In quanto al significato di virtù speciale, è utile ricordarsi che la parola greca, ricorrente nelle lettere apostoliche:
makrotymia viene reso da s. Girolamo con tre termini: magnanimitas, patientia e longanimitas (cfr. Gal 5,22). Essi sono
“frutti dello Spirito”, ma – come vale per tutti i frutti dello Spirito -, per quanto riguarda l'esercizio, dipendono dall'uomo.
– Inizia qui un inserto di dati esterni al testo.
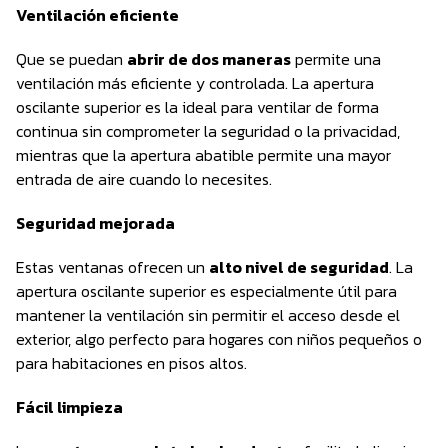
Ventilación eficiente
Que se puedan
abrir de dos maneras
permite una
ventilación más eficiente y controlada. La apertura
oscilante superior es la ideal para ventilar de forma
continua sin comprometer la seguridad o la privacidad,
mientras que la apertura abatible permite una mayor
entrada de aire cuando lo necesites.
Seguridad mejorada
Estas ventanas ofrecen un
alto nivel de seguridad
. La
apertura oscilante superior es especialmente útil para
mantener la ventilación sin permitir el acceso desde el
exterior, algo perfecto para hogares con niños pequeños o
para habitaciones en pisos altos.
Fácil limpieza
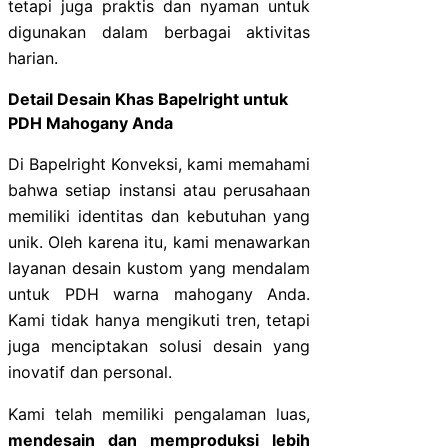
tetapi juga praktis dan nyaman untuk
digunakan dalam berbagai aktivitas
harian.
Detail Desain Khas Bapelright untuk
PDH Mahogany Anda
Di Bapelright Konveksi, kami memahami
bahwa setiap instansi atau perusahaan
memiliki identitas dan kebutuhan yang
unik. Oleh karena itu, kami menawarkan
layanan desain kustom yang mendalam
untuk PDH warna mahogany Anda.
Kami tidak hanya mengikuti tren, tetapi
juga menciptakan solusi desain yang
inovatif dan personal.
Kami telah memiliki pengalaman luas,
mendesain dan memproduksi lebih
Invero la storia della salvezza è un'espressione di questa pazienza di Dio con gli uomini. Tante volte Dio ha liberato e
salvato il suo popolo dai nemici, oppressori, da calamità e ogni genere di male e ciononostante il suo popolo ogni volta è
ritornato ad offenderlo e tradirlo con l'idolatria e l'infedeltà al suo patto (la Legge di Mosè e le parole dei profeti). La
santità di Dio si manifesta proprio nella sua misericordia e nel perdono del peccatore: “Il mio cuore si commuove dentro
di me, il mio intimo freme di compassione. Non darò sfogo all'ardore della mia ira, non tornerò a distruggere Efraim,
perchè sono Dio e non uomo; sono il Santo in mezzo a te e non verrò nella mia ira. ” (Os 11,8s.). Ma in conseguenza a
questa rivelazione della magnanimità di Dio, l'uomo, che ne ha fatto esperienza è chiamato ad imitare questo attributo di
Dio: Vediamo a proposito il gesto della magnanimità di Davide quando risparmia la vita del re Saul, che lo sta
perseguitando (1Sam 26,9). Tuttavia è Cristo crocifisso l'icona eccellente della pazienza e della magnanimità. Mentre gli
aguzzini Lo stanno inchiodando alla croce Egli prega: “Padre, perdonali, perché non sanno quello che fanno” (Lc 23,34).
Animati dal Suo Spirito gli apostoli e i santi hanno saputo imitare la magnanimità e l'amore di Cristo: i santi, umili e
magnanimi rigettano la gloria vana delle cose effimere e manifestano al mondo la gloria vera: la santità della Chiesa.